To describe baseline characteristics and treatment patterns in Huntington Disease-associated chorea by chorea severity.

Though multiple treatment options exist for HD-associated chorea, there are little real-world data on treatment patterns, especially across disease trajectory and variation by severity of chorea.

Participants were adults from “Enroll-HD”, a global observational registry for patients with HD and their families (data cut 2013 – 31 October, 2020). Data on age, sex, Total Maximal Chorea (TMC) score, vesicular monoamine transporter 2 (VMAT2) inhibitors, and antipsychotic agents (APs; typical, atypical, and other [lithium]) were collected at the baseline visit. Participants were grouped by chorea severity (TMC score categories) recorded at baseline (0–7, 8–14, 15–21, 22–28).

There were 10,903 participants (TMC 0–‍7, n=5055; TMC 8–‍14, n=4374; TMC 15–‍21, n=1310; TMC 22–‍28, n=164). 51% were female (51.2%, 51.5%, 51.4%, and 53.1%, respectively) and the mean age at baseline was 53.0 years (50.8, 54.5, 55.9, 54.4, respectively). Overall, VMAT2i use at baseline was 14.9% and increased with chorea severity (10.8%, 16.4%, 23.9%, 29.3%, respectively). The proportion of patients using APs at baseline was 34.5% overall and increased with chorea severity (29.9%, 35.1%, 47.8%, 57.3%, respectively). Overall, 5.8% of patients used VMAT2 inhibitors combined with APs, and combined use increased with chorea severity (3.9%, 5.8%, 11.5%, 15.9%, respectively).

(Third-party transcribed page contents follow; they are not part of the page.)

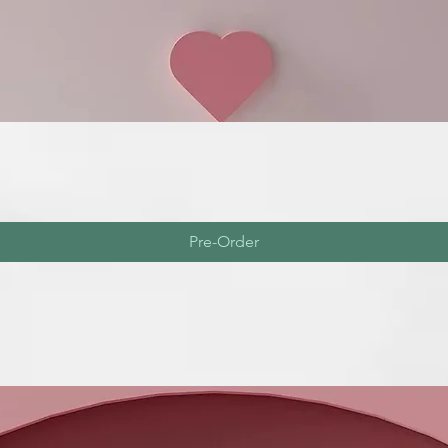
Pre-Order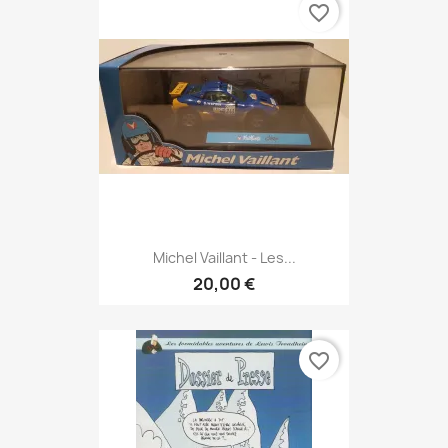
favorite_border
Michel Vaillant - Les...
20,00 €
favorite_border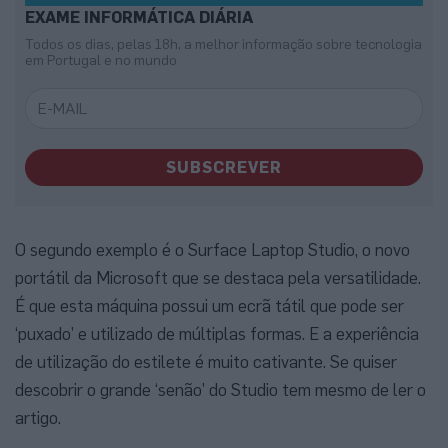
EXAME INFORMÁTICA DIÁRIA
Todos os dias, pelas 18h, a melhor informação sobre tecnologia
em Portugal e no mundo
SUBSCREVER
O segundo exemplo é o Surface Laptop Studio, o novo
portátil da Microsoft que se destaca pela versatilidade.
É que esta máquina possui um ecrã tátil que pode ser
‘puxado’ e utilizado de múltiplas formas. E a experiência
de utilização do estilete é muito cativante. Se quiser
descobrir o grande ‘senão’ do Studio tem mesmo de ler o
artigo.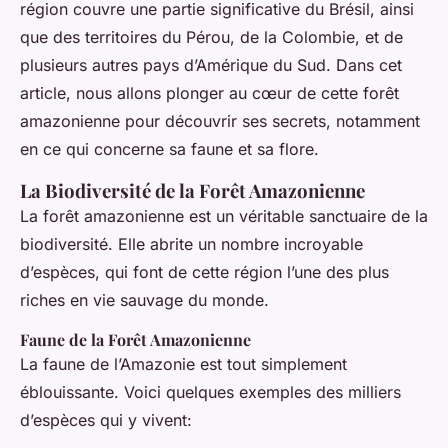
région couvre une partie significative du Brésil, ainsi
que des territoires du Pérou, de la Colombie, et de
plusieurs autres pays d’Amérique du Sud. Dans cet
article, nous allons plonger au cœur de cette forêt
amazonienne pour découvrir ses secrets, notamment
en ce qui concerne sa faune et sa flore.
La Biodiversité de la Forêt Amazonienne
La forêt amazonienne est un véritable sanctuaire de la
biodiversité. Elle abrite un nombre incroyable
d’espèces, qui font de cette région l’une des plus
riches en vie sauvage du monde.
Faune de la Forêt Amazonienne
La faune de l’Amazonie est tout simplement
éblouissante. Voici quelques exemples des milliers
d’espèces qui y vivent: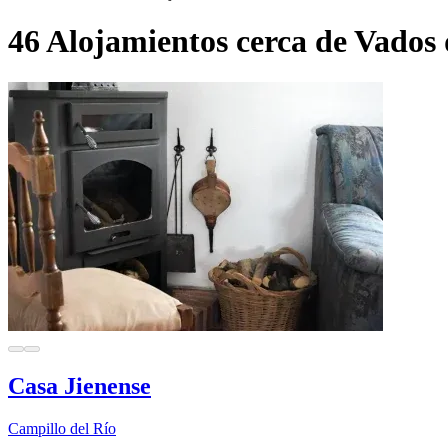
46 Alojamientos cerca de Vados 
Casa Jienense
Campillo del Río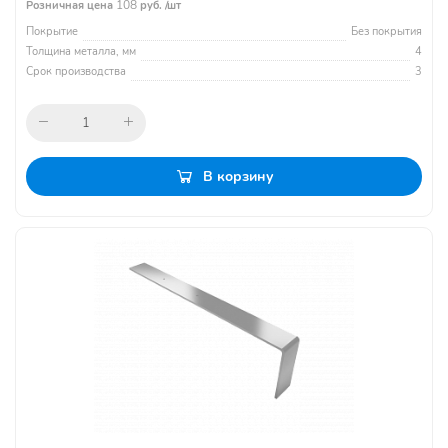
108
Розничная цена
руб. /шт
Покрытие
Без покрытия
Толщина металла, мм
4
Срок производства
3
В корзину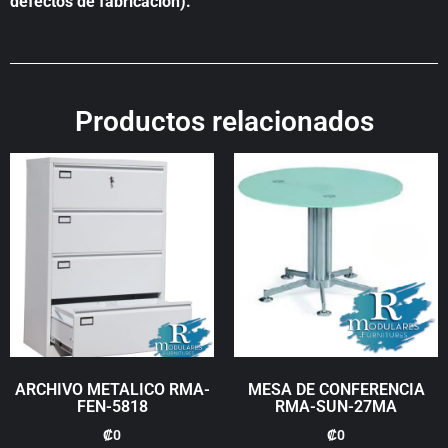
defectos de fabricación).
Productos relacionados
ARCHIVO METALICO RMA-
MESA DE CONFERENCIA
FEN-5818
RMA-SUN-27MA
₡
0
₡
0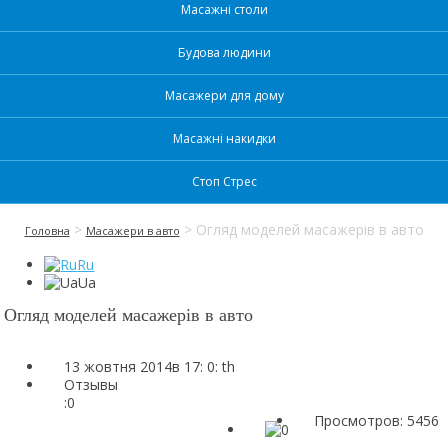
Масажні столи
Будова людини
Масажери для дому
Масажні накидки
Стоп Стрес
>
> Огляд моделей масажерів в авто
Головна
Масажери в авто
Ru
Ua
Огляд моделей масажерів в авто
13 жовтня 2014в 17: 0: th
Отзывы
:
0
Просмотров: 5456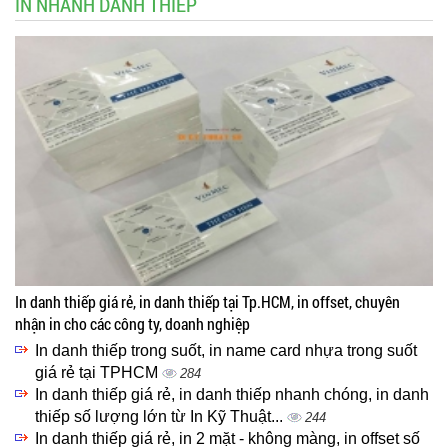
IN NHANH DANH THIẾP
In danh thiếp giá rẻ, in danh thiếp tại Tp.HCM, in offset, chuyên
nhận in cho các công ty, doanh nghiệp
In danh thiếp trong suốt, in name card nhựa trong suốt
giá rẻ tại TPHCM
284
In danh thiếp giá rẻ, in danh thiếp nhanh chóng, in danh
thiếp số lượng lớn từ In Kỹ Thuật...
244
In danh thiếp giá rẻ, in 2 mặt - không màng, in offset số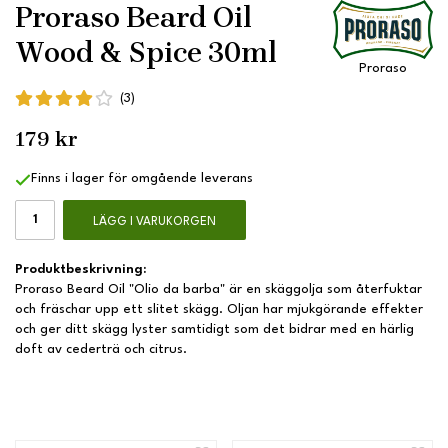
Proraso Beard Oil
Wood & Spice 30ml
Proraso
(3)
179 kr
Finns i lager för omgående leverans
LÄGG I VARUKORGEN
Produktbeskrivning:
Proraso Beard Oil "Olio da barba" är en skäggolja som återfuktar
och fräschar upp ett slitet skägg. Oljan har mjukgörande effekter
och ger ditt skägg lyster samtidigt som det bidrar med en härlig
doft av cederträ och citrus.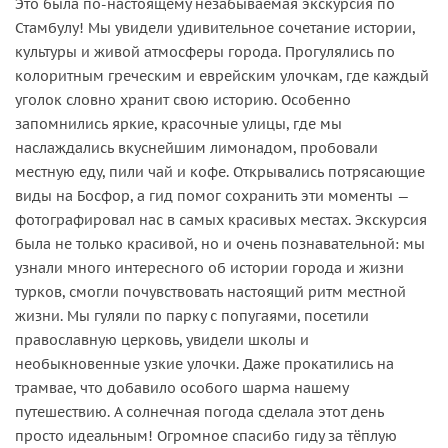
Это была по-настоящему незабываемая экскурсия по
Стамбулу! Мы увидели удивительное сочетание истории,
культуры и живой атмосферы города. Прогулялись по
колоритным греческим и еврейским улочкам, где каждый
уголок словно хранит свою историю. Особенно
запомнились яркие, красочные улицы, где мы
наслаждались вкуснейшим лимонадом, пробовали
местную еду, пили чай и кофе. Открывались потрясающие
виды на Босфор, а гид помог сохранить эти моменты —
фотографировал нас в самых красивых местах. Экскурсия
была не только красивой, но и очень познавательной: мы
узнали много интересного об истории города и жизни
турков, смогли почувствовать настоящий ритм местной
жизни. Мы гуляли по парку с попугаями, посетили
православную церковь, увидели школы и
необыкновенные узкие улочки. Даже прокатились на
трамвае, что добавило особого шарма нашему
путешествию. А солнечная погода сделала этот день
просто идеальным! Огромное спасибо гиду за тёплую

Use of medications to treat chorea was low across the spectrum of chorea severities but increased incrementally in patients with greater chorea severity. Use of a combination of VMAT2 inhibitors and APs at baseline was low but increased as chorea severity increased. These data suggest that HD-associated chorea may be undertreated globally. More data are needed to understand chorea treatment considerations and the utility of VMAT2 inhibitors and APs for treating HD-associated chorea and comorbidities.